Cool Stuff in Paris. By Manning Leonard Krull.

The Wolves of Paris

Wolf design on the floor of Sainte-Chapelle.

Les Loups de Paris — the Wolves of Paris — were a pack of man-eating wolves who allegedly terrorized Paris during the winter of 1450. Normally, of course, wolves in 15th-century France remained in the forest to hunt and didn't pose a threat to humans, and occasionally when times were tough they might venture toward a farm to poach a sheep or two. But this particular winter was especially harsh and prey was scarce, so the desperate and starving wolves had no choice but to make Paris their new hunting ground. The account of all of this is pretty terrifying and exciting and I have no idea if it's completely true, but a handful of articles and books and websites I've found are all consistent on the basic details of this story...

The hungry pack were able to enter Paris through breaches in the city's poorly maintained outer walls, which had been erected in the early 13th century by King Philippe Auguste to protect the city from invaders of the human variety. (You can still see a few broken remnants of those walls scattered through the Marais! Here's a link to a tiny back street where you can easily find a chunk of the wall.) The walls had fallen into a state of disrepair during more peaceful times, and the wolves managed to get through — I'm unable to find record of any huffing or puffing involved. And throughout that one long winter in 1450, the wolves managed to kill forty Parisians, sending the city into a state of panic. The wolf problem dominated gossip city-wide, and the Parisians even gave a nickname to the pack's leader: "Courtaud," which more or less translates as Bobtail, court being the French word for short. I'm assuming Courtaud was missing part or all of his or her tail.

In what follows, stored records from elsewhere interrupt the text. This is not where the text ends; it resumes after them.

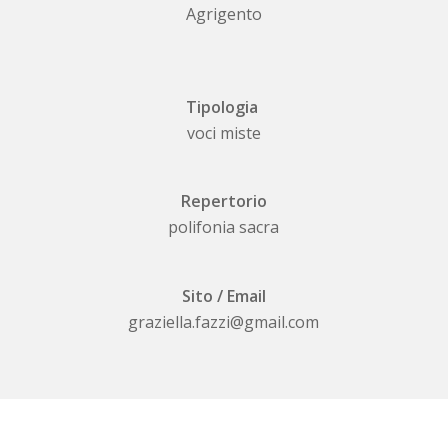
Agrigento
Tipologia
voci miste
Repertorio
polifonia sacra
Sito / Email
graziella.fazzi@gmail.com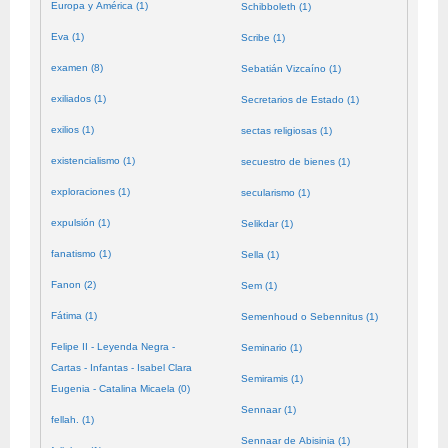
Europa y América (1)
Schibboleth (1)
Eva (1)
Scribe (1)
examen (8)
Sebatián Vizcaíno (1)
exiliados (1)
Secretarios de Estado (1)
exilios (1)
sectas religiosas (1)
existencialismo (1)
secuestro de bienes (1)
exploraciones (1)
secularismo (1)
expulsión (1)
Selikdar (1)
fanatismo (1)
Sella (1)
Fanon (2)
Sem (1)
Fátima (1)
Semenhoud o Sebennitus (1)
Felipe II - Leyenda Negra -
Seminario (1)
Cartas - Infantas - Isabel Clara
Semiramis (1)
Eugenia - Catalina Micaela (0)
Sennaar (1)
fellah. (1)
Sennaar de Abisinia (1)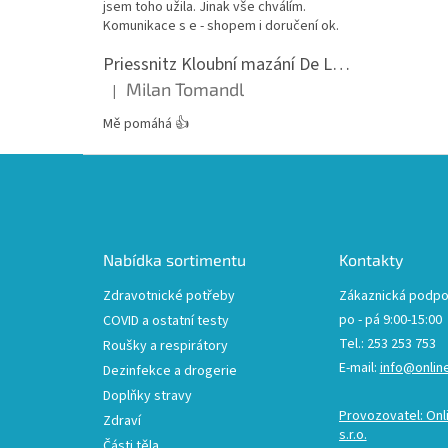
jsem toho užila. Jinak vše chválím.
Komunikace s e - shopem i doručení ok.
Priessnitz Kloubní mazání De Luxe, 200ml
Milan Tomandl
|
Hodnocení produktu je 5 z 5 hvězdiček.
Mě pomáhá 👍
Z
á
p
a
t
Nabídka sortimentu
Kontakty
í
Zdravotnické potřeby
Zákaznická podpo
po - pá 9:00-15:00
COVID a ostatní testy
Tel.: 253 253 753
Roušky a respirátory
E-mail:
info@onlin
Dezinfekce a drogerie
Doplňky stravy
Provozovatel: Onl
Zdraví
s.r.o.
Části těla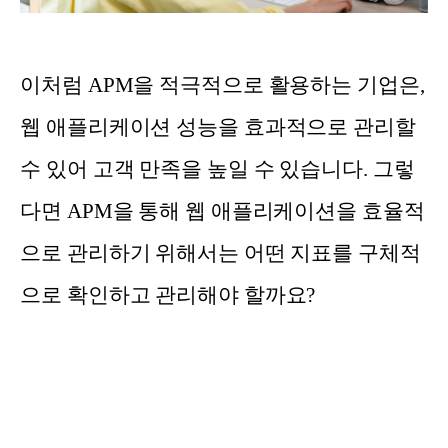
이처럼 APM을 적극적으로 활용하는 기업은,
웹 애플리케이션 성능을 효과적으로 관리할
수 있어 고객 만족을 높일 수 있습니다. 그렇
다면 APM을 통해 웹 애플리케이션을 효율적
으로 관리하기 위해서는 어떤 지표를 구체적
으로 확인하고 관리해야 할까요?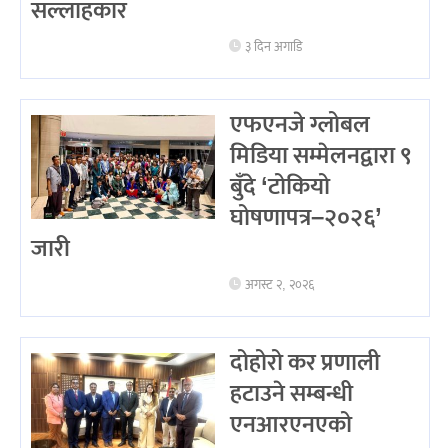
सल्लाहकार
३ दिन अगाडि
एफएनजे ग्लोबल
मिडिया सम्मेलनद्वारा ९
बुँदे ‘टोकियो
घोषणापत्र–२०२६’
जारी
अगस्ट २, २०२६
दोहोरो कर प्रणाली
हटाउने सम्बन्धी
एनआरएनएको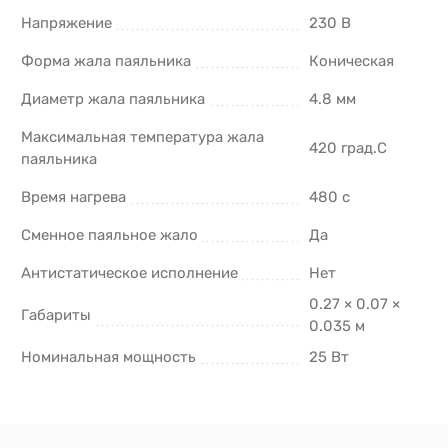
Напряжение
230 В
Форма жала паяльника
Коническая
Диаметр жала паяльника
4.8 мм
Максимальная температура жала
420 град.C
паяльника
Время нагрева
480 с
Сменное паяльное жало
Да
Антистатическое исполнение
Нет
0.27 × 0.07 ×
Габариты
0.035 м
Номинальная мощность
25 Вт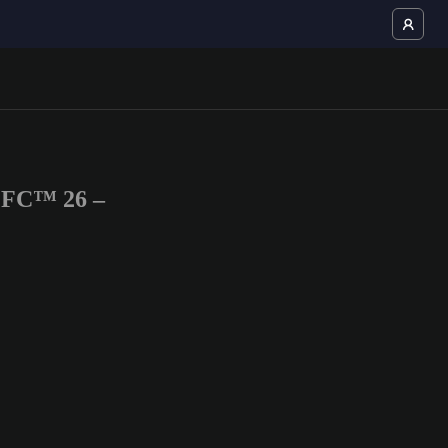
S FC™ 26 –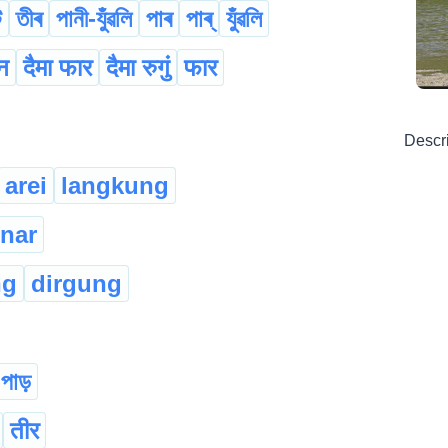
ট
তীৰ
পানী-যুঁৱলি
পাৰ
পাৰ্‌
যুঁৱলি
ोन
दैमा फार
दैमा रुगुं
फार
Descr
arei
langkung
inar
ng
dirgung
পাড়
तीर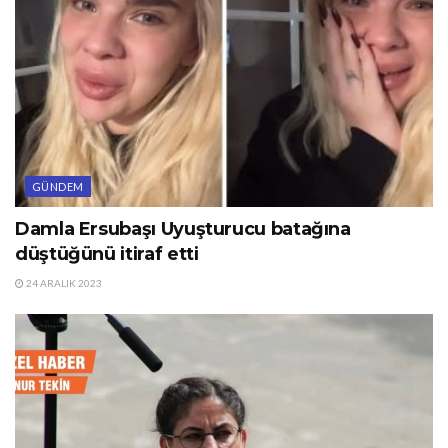
GÜNDEM
Damla Ersubaşı Uyuşturucu batağına
düştüğünü itiraf etti
24 ARALIK 2023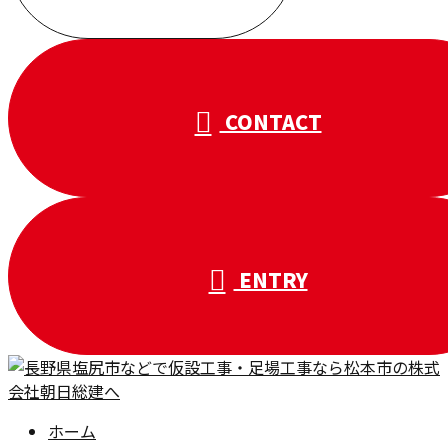
受付／10:00～18:00 (平日)
CONTACT
ENTRY
ホーム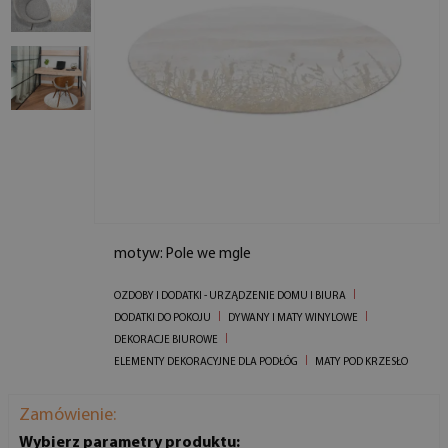
motyw: Pole we mgle
OZDOBY I DODATKI - URZĄDZENIE DOMU I BIURA
DODATKI DO POKOJU
DYWANY I MATY WINYLOWE
DEKORACJE BIUROWE
ELEMENTY DEKORACYJNE DLA PODŁÓG
MATY POD KRZESŁO
Zamówienie:
Wybierz parametry produktu:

As the story goes, eventually the besieged citizens of Paris had had enough, and they concocted a scheme to get rid of Courtard and the whole bloodthirsty pack once and for all. A group of brave Parisians lured and prodded the wolves onto the isolated Ile de La Cité in the center of town, and the crowd stoned and speared the entire pack to death right in the public square in front of Notre Dame.

There's a historical fiction novel covering the story of the Wolves of Paris, called, appropriately enough, The Wolves of Paris, by Daniel P. Mannix. I haven't read it myself but I'd love to check it out, just to see if it fills in any of the gaps I've found in all the accounts of the story I've been able to dig up. If you get a chance to read the book, let me know if it's any good!